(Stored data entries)
--- START ---

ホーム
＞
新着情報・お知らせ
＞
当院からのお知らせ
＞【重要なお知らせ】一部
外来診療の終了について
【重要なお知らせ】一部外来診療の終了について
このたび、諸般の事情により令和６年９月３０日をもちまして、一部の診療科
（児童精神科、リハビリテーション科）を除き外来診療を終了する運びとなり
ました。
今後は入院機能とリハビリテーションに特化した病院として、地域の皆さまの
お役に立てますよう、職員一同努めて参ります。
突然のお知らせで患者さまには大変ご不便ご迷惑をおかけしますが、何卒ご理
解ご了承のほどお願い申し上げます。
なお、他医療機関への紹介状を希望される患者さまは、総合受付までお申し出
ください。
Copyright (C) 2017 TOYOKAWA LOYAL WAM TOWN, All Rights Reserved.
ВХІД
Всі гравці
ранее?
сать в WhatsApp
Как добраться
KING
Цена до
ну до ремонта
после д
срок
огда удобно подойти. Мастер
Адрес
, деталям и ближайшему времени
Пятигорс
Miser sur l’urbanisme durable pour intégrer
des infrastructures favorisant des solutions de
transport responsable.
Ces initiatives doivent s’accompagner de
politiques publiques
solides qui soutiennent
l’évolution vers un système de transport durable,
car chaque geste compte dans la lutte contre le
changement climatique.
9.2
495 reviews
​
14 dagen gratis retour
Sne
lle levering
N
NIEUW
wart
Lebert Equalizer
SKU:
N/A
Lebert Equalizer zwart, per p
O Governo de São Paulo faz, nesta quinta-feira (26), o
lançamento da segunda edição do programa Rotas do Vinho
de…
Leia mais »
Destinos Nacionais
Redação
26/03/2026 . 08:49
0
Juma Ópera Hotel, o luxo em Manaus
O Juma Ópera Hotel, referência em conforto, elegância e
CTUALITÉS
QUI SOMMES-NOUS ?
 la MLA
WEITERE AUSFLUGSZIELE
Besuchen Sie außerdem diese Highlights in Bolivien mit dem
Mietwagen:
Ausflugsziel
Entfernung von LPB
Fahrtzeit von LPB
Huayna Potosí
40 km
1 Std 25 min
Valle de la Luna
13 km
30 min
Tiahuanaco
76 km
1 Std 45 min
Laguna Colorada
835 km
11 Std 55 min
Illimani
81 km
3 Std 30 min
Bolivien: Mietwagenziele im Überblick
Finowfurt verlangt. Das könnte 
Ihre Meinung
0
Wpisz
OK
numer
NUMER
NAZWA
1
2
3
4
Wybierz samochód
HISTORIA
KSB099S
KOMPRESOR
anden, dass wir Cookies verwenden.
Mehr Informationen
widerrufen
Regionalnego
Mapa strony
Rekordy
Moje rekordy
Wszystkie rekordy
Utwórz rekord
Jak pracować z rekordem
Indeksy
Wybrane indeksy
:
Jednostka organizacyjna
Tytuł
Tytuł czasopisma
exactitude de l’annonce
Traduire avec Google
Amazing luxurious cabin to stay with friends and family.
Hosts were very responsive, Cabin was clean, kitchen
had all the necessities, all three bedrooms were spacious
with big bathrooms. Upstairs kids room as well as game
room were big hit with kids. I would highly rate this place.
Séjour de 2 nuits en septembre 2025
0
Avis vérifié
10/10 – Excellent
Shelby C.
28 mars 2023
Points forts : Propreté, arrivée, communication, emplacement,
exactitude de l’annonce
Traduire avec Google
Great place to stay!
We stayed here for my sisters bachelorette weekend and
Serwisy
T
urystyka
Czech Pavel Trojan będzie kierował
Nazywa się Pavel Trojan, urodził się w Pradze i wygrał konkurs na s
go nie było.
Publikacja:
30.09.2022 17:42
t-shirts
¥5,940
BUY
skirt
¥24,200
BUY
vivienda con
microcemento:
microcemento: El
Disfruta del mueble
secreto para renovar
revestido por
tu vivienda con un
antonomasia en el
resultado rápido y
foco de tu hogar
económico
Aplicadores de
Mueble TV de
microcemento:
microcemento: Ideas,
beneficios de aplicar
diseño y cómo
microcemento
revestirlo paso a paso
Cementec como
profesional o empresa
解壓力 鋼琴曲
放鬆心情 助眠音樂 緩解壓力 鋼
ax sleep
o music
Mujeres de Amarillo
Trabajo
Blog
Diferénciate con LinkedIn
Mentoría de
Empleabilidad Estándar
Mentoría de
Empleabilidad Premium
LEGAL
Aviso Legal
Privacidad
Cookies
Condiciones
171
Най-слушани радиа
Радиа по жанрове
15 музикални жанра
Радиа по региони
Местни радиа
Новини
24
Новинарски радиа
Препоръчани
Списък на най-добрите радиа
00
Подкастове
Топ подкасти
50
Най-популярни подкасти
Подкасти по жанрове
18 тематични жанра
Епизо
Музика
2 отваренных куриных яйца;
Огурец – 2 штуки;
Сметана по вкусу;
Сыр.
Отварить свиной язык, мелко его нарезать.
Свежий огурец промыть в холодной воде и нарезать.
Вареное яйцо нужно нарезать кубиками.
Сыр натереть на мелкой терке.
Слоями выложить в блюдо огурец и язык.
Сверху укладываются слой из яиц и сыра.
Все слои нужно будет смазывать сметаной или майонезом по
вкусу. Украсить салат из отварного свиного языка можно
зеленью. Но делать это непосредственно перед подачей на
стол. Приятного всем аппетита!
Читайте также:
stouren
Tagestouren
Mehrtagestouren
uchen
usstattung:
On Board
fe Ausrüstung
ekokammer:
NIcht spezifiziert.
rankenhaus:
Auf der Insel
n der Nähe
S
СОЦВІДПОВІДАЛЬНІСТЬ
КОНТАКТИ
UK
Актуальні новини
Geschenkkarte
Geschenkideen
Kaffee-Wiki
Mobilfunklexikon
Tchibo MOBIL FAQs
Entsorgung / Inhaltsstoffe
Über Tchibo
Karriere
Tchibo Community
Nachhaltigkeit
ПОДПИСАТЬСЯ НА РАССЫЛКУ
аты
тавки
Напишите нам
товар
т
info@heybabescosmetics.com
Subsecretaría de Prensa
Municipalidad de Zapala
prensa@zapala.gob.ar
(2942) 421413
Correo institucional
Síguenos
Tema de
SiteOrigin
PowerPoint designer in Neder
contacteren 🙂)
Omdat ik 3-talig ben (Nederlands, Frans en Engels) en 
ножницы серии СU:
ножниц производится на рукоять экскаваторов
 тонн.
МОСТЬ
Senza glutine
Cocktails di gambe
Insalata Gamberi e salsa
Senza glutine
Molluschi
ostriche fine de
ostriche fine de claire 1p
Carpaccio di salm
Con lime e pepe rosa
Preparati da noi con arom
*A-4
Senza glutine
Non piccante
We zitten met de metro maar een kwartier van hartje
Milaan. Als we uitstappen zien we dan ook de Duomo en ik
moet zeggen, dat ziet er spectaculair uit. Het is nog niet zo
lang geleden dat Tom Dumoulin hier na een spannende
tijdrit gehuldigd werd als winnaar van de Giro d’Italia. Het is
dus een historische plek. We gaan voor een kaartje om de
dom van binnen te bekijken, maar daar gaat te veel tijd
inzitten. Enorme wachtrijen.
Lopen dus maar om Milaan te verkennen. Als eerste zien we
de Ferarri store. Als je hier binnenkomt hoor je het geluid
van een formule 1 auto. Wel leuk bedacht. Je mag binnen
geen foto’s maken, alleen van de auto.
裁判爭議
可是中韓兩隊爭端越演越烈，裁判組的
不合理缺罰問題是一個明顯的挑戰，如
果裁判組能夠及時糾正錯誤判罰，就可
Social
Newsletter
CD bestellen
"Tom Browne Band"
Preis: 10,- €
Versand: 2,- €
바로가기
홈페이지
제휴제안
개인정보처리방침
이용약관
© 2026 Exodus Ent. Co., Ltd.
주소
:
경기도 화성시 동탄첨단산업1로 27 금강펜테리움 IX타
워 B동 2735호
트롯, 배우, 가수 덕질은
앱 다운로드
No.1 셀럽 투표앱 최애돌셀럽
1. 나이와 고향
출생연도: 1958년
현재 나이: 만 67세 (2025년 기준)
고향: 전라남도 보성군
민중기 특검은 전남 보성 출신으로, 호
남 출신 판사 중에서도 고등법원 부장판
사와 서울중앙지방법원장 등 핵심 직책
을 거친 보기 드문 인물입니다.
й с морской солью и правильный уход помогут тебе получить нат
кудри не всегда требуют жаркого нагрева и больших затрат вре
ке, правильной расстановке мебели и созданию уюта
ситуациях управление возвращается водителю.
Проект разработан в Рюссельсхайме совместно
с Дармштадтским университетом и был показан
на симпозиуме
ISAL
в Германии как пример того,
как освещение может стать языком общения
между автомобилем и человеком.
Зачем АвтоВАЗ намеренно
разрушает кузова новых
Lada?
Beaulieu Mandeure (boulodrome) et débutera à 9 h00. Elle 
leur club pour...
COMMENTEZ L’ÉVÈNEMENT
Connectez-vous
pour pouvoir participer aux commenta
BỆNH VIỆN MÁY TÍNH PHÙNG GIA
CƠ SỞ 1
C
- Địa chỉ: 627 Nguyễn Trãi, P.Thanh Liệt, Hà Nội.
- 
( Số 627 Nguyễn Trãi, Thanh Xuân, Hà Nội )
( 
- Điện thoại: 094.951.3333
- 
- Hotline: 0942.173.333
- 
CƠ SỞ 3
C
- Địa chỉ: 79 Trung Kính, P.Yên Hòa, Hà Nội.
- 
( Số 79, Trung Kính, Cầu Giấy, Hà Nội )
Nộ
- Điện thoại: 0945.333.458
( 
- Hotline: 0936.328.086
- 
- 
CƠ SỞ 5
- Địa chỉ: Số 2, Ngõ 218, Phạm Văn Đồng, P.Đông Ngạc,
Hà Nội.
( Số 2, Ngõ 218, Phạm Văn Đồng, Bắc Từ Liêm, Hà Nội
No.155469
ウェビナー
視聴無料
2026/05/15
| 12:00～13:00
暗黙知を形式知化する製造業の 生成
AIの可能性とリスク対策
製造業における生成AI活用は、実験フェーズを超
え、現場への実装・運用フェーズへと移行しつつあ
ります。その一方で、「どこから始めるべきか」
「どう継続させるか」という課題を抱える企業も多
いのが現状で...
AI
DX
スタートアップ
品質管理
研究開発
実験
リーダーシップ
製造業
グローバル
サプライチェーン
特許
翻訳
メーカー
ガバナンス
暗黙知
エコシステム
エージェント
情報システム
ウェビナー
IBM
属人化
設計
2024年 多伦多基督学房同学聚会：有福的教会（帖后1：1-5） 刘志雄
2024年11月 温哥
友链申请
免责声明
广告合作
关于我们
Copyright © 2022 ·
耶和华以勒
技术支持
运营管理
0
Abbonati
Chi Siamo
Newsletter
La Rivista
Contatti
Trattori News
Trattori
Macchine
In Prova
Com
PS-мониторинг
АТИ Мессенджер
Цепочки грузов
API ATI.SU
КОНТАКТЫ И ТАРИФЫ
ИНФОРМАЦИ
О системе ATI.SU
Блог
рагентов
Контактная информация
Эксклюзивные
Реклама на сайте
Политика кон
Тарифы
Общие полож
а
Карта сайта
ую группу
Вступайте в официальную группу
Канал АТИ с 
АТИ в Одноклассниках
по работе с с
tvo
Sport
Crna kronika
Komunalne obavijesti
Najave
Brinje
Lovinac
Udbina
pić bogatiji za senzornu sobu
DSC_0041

--- END ---

## WHAT THE TASK REQUIRES
Copy exactly. Start at the line containing "( Số 627 Nguyễn Trãi, Thanh Xuân, Hà Nội )" and continue through the last line of the records.

## ANSWER AREA
( Số 627 Nguyễn Trãi, Thanh Xuân, Hà Nội )
( 
- Điện thoại: 094.951.3333
- 
- Hotline: 0942.173.333
- 
CƠ SỞ 3
C
- Địa chỉ: 79 Trung Kính, P.Yên Hòa, Hà Nội.
- 
( Số 79, Trung Kính, Cầu Giấy, Hà Nội )
Nộ
- Điện thoại: 0945.333.458
( 
- Hotline: 0936.328.086
- 
- 
CƠ SỞ 5
- Địa chỉ: Số 2, Ngõ 218, Phạm Văn Đồng, P.Đông Ngạc,
Hà Nội.
( Số 2, Ngõ 218, Phạm Văn Đồng, Bắc Từ Liêm, Hà Nội
No.155469
ウェビナー
視聴無料
2026/05/15
| 12:00～13:00
暗黙知を形式知化する製造業の 生成
AIの可能性とリスク対策
製造業における生成AI活用は、実験フェーズを超
え、現場への実装・運用フェーズへと移行しつつあ
ります。その一方で、「どこから始めるべきか」
「どう継続させるか」という課題を抱える企業も多
いのが現状で...
AI
DX
スタートアップ
品質管理
研究開発
実験
リーダーシップ
製造業
グローバル
サプライチェーン
特許
翻訳
メーカー
ガバナンス
暗黙知
エコシステム
エージェント
情報システム
ウェビナー
IBM
属人化
設計
2024年 多伦多基督学房同学聚会：有福的教会（帖后1：1-5） 刘志雄
2024年11月 温哥
友链申请
免责声明
广告合作
关于我们
Copyright © 2022 ·
耶和华以勒
技术支持
运营管理
0
Abbonati
Chi Siamo
Newsletter
La Rivista
Contatti
Trattori News
Trattori
Macchine
In Prova
Com
PS-мониторинг
АТИ Мессенджер
Цепочки грузов
API ATI.SU
КОНТАКТЫ И ТАРИФЫ
ИНФОРМАЦИ
О системе ATI.SU
Блог
рагентов
Контактная информация
Эксклюзивные
Реклама на сайте
Политика кон
Тарифы
Общие полож
а
Карта сайта
ую группу
Вступайте в официальную группу
Канал АТИ с 
АТИ в Одноклассниках
по работе с с
tvo
Sport
Crna kronika
Komunalne obavijesti
Najave
Brinje
Lovinac
Udbina
pić bogatiji za senzornu sobu
DSC_0041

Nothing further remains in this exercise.